A pandemia trouxe mais fome

O isolamento social necessário ao combate à crise trazida pela COVID-19 e os consequentes efeitos negativos sobre a economia das nações nos mostraram de maneira muito viva que milhões de pessoas não têm rede de proteção social alguma. Empregos perdidos e renda zerada para muitos cidadãos constroem um cenário ruim. A consequência mais dramática, porém, é o fato de que mais pessoas estão passando fome ao redor do mundo.

Piora uma situação que já vinha se deteriorando nos últimos cinco anos, quando milhões de pessoas se juntaram ao grupo daquelas com desnutrição crônica, como mostra o relatório “A situação da Segurança Alimentar e Nutrição no mundo”, da Organização das Nações Unidas para a Alimentação e a Agricultura (FAO). A última edição traz a estimativa de que quase 690 milhões de pessoas (8,9% da população mundial) foram subnutridas em 2019, 10 milhões a mais que em 2018.

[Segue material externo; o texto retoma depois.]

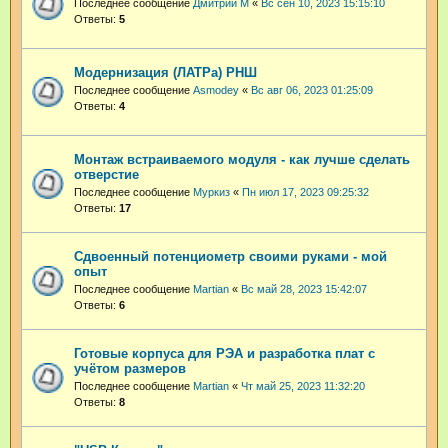
Последнее сообщение
Дмитрий М
«
Вс сен 10, 2023 15:15:10
Ответы:
5
Модернизация (ЛАТРа) РНШ
Последнее сообщение
Asmodey
«
Вс авг 06, 2023 01:25:09
Ответы:
4
Монтаж встраиваемого модуля - как лучше сделать
отверстие
Последнее сообщение
Муркиз
«
Пн июл 17, 2023 09:25:32
Ответы:
17
Сдвоенный потенциометр своими руками - мой
опыт
Последнее сообщение
Martian
«
Вс май 28, 2023 15:42:07
Ответы:
6
Готовые корпуса для РЭА и разработка плат с
учётом размеров
Последнее сообщение
Martian
«
Чт май 25, 2023 11:32:20
Ответы:
8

A COVID-19 pode levar outras 130 milhões de pessoas à fome crônica até o final de 2020. Como é mencionado no referido relatório, “cinco anos depois de o mundo se comprometer com o fim da fome, da insegurança alimentar e de todas as formas de desnutrição, ainda estamos longe de atingir esse objetivo até 2030”. O maior contingente de desnutridos está na Ásia, com 381 milhões, seguido pela África, com 250 milhões, e América Latina e Caribe, com 48 milhões.

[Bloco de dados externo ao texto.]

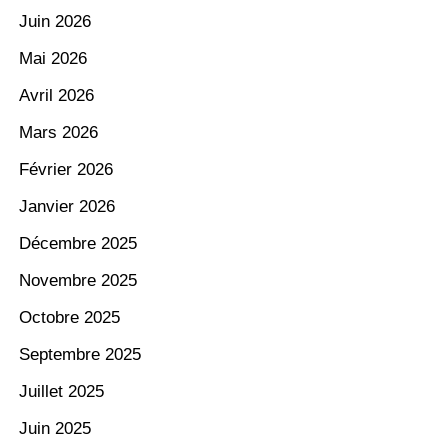
Juin 2026
Mai 2026
Avril 2026
Mars 2026
Février 2026
Janvier 2026
Décembre 2025
Novembre 2025
Octobre 2025
Septembre 2025
Juillet 2025
Juin 2025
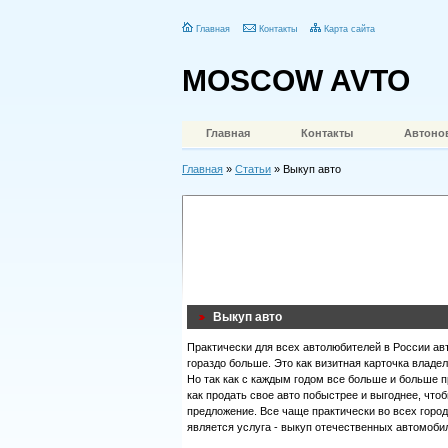
Главная
Контакты
Карта сайта
MOSCOW AVTO
Главная
Контакты
Автоно
Главная
»
Статьи
» Выкуп авто
Выкуп авто
Практически для всех автолюбителей в России авт
гораздо больше. Это как визитная карточка владел
Но так как с каждым годом все больше и больше 
как продать свое авто побыстрее и выгоднее, что
предложение. Все чаще практически во всех горо
является услуга - выкуп отечественных автомоби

O Brasil, em particular, que ao longo de décadas lutou muito para sair do Mapa da Fome, com a pandemia em 2020 deverá voltar a constar como um país com mais de 5% de sua população em estado de insegurança alimentar e nutricional. Segundo dados do Instituto Brasileiro de Geografia e Estatística (IBGE), em 2018, mais de 25 milhões de lares (quase 85 milhões de brasileiros) estavam com algum grau de insegurança alimentar. Cerca de 56 milhões de pessoas viviam em domicílios com insegurança alimentar leve, 18,6 milhões em domicílios com insegurança alimentar moderada e 10,3 milhões em domicílios com insegurança alimentar grave.

O Papa emérito Bento XVI tratou da questão da fome de maneira objetiva na encíclica Caritas in veritate, na qual diz que o “problema da insegurança alimentar há de ser enfrentado numa perspectiva em longo prazo, eliminando as causas estruturais que o provocam e promovendo o desenvolvimento agrícola dos países mais pobres por meio de investimentos em infraestruturas rurais” (CV, 27)

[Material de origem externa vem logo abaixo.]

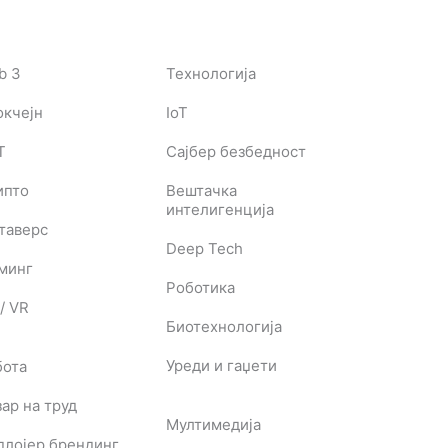
b 3
Технологија
окчејн
IoT
T
Сајбер безбедност
ипто
Вештачка
интелигенција
таверс
Deep Tech
јминг
Роботика
/ VR
Биотехнологија
Уреди и гаџети
бота
ар на труд
Мултимедија
плојер брендинг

Em outra encíclica, a Laudato si’, o Papa Francisco diz: “Em alguns círculos, defende-se que a economia atual e a tecnologia resolverão todos os problemas ambientais, do mesmo modo que se afirma, com linguagens não acadêmicas, que os problemas da fome e da miséria no mundo serão resolvidos simplesmente com o crescimento do mercado […] Mas o mercado, por si mesmo, não garante o desenvolvimento humano integral nem a inclusão social” (LS, 109).

O Papa Francisco, sensível à questão, afirmou, em 14 de maio, durante missa no Vaticano, que o mundo está “inconsciente” para “outras pandemias” atualmente em curso. Em sua homilia, disse que a crise de COVID-19 chegou como um “dilúvio” e era “inesperada”. “Mas existem outras pandemias, e nós não as percebemos, estamos inconscientes diante dessas tragédias.” Segundo o Papa, a “pandemia da fome” já matou “3,7 milhões de pessoas nos primeiros quatro meses do ano”. De maneira firme, diz: “Essa oração de hoje nos deve fazer pensar nas outras pandemias: fome, guerra, crianças sem educação”.

Unamo-nos ao Papa e rezemos para que o Senhor nos ilumine, para que tenhamos sabedoria e tomemos ações concretas na busca da extinção da fome e de outras pandemias que assolam a humanidade.